[[ RECORDS SUPPLIED open ]]

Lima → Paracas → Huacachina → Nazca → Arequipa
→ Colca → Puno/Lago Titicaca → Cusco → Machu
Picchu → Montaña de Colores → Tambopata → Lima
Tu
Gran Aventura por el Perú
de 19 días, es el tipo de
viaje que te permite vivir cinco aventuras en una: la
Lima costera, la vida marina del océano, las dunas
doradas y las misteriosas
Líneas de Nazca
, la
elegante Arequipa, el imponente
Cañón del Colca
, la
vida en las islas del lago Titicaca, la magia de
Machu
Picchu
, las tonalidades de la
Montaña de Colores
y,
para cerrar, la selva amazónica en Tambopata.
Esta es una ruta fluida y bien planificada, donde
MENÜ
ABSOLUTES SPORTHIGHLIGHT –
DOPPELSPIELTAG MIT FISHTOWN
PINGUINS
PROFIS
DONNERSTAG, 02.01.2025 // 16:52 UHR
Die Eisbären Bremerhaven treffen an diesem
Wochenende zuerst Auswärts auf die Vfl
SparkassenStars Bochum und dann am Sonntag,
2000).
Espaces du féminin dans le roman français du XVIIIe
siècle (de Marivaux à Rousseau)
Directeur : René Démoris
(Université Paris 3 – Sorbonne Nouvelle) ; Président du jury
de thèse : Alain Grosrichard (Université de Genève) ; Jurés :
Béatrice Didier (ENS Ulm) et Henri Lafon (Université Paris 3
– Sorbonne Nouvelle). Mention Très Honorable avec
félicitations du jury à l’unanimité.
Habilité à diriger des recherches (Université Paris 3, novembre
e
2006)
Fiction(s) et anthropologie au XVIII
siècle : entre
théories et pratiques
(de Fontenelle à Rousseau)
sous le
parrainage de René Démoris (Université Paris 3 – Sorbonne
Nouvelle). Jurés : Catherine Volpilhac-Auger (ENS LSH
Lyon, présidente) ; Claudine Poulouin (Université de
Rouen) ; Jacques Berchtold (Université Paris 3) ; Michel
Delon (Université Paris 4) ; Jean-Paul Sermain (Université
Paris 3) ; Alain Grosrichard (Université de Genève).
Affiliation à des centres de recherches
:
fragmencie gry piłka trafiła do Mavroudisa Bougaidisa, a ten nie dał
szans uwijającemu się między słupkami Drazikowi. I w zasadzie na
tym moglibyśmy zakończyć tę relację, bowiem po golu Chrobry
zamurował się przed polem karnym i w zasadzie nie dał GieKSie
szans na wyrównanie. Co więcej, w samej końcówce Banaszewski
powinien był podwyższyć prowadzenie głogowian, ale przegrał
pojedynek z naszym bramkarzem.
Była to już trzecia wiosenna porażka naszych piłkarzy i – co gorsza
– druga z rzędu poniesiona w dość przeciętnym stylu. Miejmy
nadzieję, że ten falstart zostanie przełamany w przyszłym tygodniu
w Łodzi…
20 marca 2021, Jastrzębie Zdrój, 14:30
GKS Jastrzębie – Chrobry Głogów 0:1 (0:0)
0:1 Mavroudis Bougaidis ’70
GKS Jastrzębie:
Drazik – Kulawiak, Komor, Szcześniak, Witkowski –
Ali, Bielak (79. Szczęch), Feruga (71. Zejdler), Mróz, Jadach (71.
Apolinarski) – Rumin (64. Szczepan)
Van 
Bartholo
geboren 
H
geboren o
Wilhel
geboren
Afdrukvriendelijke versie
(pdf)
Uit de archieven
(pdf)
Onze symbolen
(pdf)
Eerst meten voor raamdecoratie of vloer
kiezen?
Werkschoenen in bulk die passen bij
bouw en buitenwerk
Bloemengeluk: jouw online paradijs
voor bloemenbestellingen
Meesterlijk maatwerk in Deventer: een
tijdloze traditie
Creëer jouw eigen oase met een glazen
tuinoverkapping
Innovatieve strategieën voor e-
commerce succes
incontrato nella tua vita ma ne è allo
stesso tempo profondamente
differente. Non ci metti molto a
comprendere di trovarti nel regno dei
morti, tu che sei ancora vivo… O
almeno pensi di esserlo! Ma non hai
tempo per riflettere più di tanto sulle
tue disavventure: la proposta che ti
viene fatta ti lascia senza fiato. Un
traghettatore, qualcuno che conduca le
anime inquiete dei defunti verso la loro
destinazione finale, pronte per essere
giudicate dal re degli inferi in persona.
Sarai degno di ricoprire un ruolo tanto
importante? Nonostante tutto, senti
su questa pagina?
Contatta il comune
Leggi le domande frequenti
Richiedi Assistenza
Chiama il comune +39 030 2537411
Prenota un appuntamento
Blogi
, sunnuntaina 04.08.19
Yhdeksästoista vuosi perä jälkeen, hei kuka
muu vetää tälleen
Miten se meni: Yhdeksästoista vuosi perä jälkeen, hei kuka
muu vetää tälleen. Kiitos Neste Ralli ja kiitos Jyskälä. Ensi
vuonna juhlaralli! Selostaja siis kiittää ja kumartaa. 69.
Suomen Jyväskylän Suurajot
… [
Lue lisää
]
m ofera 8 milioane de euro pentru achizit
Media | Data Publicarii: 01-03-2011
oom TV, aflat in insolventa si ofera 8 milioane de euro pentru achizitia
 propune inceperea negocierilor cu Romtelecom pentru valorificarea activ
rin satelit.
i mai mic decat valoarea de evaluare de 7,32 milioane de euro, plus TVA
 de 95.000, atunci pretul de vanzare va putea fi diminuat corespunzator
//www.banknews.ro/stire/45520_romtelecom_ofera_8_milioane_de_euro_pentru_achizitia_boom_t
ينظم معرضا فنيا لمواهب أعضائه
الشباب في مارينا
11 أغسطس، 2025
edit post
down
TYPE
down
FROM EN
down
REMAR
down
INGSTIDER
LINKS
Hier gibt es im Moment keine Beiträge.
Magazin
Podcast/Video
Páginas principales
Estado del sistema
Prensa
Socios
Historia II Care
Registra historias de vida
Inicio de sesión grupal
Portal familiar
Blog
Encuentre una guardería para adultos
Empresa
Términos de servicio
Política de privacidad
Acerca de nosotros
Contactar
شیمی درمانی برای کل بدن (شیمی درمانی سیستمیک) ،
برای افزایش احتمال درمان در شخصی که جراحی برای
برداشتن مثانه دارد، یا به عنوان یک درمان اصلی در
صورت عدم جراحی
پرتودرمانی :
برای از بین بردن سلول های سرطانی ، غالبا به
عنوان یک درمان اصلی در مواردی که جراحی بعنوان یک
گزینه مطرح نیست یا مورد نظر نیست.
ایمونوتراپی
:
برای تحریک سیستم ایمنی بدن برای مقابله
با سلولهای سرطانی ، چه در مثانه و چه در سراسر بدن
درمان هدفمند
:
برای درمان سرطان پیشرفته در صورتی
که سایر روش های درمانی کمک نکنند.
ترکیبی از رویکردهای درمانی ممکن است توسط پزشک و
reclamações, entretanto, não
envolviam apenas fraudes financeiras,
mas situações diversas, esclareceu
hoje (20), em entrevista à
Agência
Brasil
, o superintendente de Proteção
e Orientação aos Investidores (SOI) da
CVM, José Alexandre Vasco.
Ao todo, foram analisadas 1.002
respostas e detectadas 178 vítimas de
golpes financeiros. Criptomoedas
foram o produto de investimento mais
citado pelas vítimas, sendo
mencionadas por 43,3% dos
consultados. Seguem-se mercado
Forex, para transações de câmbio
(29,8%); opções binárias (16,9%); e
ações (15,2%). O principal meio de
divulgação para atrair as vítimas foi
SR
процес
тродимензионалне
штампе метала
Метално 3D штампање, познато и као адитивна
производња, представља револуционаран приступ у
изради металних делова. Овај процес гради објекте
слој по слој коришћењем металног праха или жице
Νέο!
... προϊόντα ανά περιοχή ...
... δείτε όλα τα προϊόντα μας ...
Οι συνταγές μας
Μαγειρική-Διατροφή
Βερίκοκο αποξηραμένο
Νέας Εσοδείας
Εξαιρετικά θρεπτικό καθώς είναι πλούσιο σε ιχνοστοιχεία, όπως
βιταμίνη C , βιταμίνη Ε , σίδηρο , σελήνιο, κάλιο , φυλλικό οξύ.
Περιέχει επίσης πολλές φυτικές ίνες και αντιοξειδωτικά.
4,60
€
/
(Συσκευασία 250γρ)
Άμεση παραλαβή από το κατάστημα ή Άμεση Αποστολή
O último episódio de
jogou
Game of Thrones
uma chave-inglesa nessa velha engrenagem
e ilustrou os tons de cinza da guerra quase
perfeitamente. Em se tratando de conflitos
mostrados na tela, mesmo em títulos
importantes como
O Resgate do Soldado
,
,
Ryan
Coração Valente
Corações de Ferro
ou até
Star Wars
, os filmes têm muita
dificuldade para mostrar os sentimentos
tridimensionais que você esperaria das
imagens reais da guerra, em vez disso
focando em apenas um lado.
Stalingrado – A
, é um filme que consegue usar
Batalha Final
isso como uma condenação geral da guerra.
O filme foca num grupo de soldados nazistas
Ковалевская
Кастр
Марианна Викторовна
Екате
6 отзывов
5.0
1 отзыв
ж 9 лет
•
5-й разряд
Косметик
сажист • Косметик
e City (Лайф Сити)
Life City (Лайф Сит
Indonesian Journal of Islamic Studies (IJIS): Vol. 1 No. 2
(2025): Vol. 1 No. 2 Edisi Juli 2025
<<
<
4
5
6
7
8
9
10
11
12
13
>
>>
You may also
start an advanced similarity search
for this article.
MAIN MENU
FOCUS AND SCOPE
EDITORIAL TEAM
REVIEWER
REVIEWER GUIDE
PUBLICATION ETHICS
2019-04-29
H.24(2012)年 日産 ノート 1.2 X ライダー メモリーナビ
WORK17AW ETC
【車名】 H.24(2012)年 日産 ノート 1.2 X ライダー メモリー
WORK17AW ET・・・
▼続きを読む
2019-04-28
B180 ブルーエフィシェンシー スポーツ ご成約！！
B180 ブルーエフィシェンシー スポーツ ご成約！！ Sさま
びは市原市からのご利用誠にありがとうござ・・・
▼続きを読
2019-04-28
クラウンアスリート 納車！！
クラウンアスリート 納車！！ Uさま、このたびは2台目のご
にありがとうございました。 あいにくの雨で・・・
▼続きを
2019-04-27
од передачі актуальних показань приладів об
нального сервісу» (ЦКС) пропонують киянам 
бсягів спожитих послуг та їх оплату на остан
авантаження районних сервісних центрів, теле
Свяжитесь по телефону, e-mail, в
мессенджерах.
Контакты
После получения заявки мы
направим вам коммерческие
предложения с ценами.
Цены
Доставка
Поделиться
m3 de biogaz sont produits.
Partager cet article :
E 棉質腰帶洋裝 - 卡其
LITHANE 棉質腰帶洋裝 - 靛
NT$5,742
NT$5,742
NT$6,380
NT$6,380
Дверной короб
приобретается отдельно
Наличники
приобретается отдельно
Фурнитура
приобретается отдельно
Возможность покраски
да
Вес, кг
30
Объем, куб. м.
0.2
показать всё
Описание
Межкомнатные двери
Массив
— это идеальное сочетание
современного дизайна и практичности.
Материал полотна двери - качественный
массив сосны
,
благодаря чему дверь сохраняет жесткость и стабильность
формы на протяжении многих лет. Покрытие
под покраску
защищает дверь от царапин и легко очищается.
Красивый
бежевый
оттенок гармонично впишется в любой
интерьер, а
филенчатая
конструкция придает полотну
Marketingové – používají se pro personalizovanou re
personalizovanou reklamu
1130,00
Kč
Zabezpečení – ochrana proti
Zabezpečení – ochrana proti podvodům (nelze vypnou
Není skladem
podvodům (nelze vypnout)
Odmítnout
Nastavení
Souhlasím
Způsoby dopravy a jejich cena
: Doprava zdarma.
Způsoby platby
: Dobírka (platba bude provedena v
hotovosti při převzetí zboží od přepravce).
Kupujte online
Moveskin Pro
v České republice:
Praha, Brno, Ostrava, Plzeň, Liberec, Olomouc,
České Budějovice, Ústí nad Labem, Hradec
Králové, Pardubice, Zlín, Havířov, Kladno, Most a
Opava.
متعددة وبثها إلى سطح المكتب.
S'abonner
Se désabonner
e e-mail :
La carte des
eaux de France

[[ RECORDS SUPPLIED closed ]]

PROBLEM TO WORK ON: One inclusive range is required: first line of the data through the line containing "Die Eisbären Bremerhaven treffen an diesem". Set it down exactly and output nothing else.

TASK RESPONSE:
Lima → Paracas → Huacachina → Nazca → Arequipa
→ Colca → Puno/Lago Titicaca → Cusco → Machu
Picchu → Montaña de Colores → Tambopata → Lima
Tu
Gran Aventura por el Perú
de 19 días, es el tipo de
viaje que te permite vivir cinco aventuras en una: la
Lima costera, la vida marina del océano, las dunas
doradas y las misteriosas
Líneas de Nazca
, la
elegante Arequipa, el imponente
Cañón del Colca
, la
vida en las islas del lago Titicaca, la magia de
Machu
Picchu
, las tonalidades de la
Montaña de Colores
y,
para cerrar, la selva amazónica en Tambopata.
Esta es una ruta fluida y bien planificada, donde
MENÜ
ABSOLUTES SPORTHIGHLIGHT –
DOPPELSPIELTAG MIT FISHTOWN
PINGUINS
PROFIS
DONNERSTAG, 02.01.2025 // 16:52 UHR
Die Eisbären Bremerhaven treffen an diesem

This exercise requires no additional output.